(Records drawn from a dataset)
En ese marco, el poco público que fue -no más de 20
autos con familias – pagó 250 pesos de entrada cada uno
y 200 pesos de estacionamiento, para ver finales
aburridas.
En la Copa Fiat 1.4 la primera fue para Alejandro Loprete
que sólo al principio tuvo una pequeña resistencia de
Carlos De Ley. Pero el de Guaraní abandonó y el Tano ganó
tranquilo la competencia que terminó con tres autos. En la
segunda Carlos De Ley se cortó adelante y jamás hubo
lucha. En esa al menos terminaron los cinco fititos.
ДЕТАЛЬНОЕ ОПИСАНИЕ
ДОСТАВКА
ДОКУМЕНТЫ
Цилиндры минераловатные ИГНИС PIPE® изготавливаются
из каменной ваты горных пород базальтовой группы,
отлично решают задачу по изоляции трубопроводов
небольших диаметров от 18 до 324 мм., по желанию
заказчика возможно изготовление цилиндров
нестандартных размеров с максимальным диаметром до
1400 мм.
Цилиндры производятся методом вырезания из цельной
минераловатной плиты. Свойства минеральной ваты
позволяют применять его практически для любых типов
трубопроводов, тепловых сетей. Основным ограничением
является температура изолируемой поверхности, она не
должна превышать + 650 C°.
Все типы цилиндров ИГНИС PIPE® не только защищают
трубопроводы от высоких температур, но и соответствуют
--
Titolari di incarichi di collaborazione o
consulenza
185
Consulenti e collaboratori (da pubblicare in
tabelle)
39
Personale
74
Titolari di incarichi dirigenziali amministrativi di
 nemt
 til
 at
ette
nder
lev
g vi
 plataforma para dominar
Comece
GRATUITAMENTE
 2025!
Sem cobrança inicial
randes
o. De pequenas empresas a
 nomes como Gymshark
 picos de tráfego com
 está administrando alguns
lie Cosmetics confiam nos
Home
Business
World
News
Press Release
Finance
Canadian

**THE TASK:** Copy the lines above exactly, beginning at the line that has "En la Copa Fiat" and stopping after the line that has "segunda Carlos De", and omit the rest.

**EXERCISE RESULT:**
En la Copa Fiat 1.4 la primera fue para Alejandro Loprete
que sólo al principio tuvo una pequeña resistencia de
Carlos De Ley. Pero el de Guaraní abandonó y el Tano ganó
tranquilo la competencia que terminó con tres autos. En la
segunda Carlos De Ley se cortó adelante y jamás hubo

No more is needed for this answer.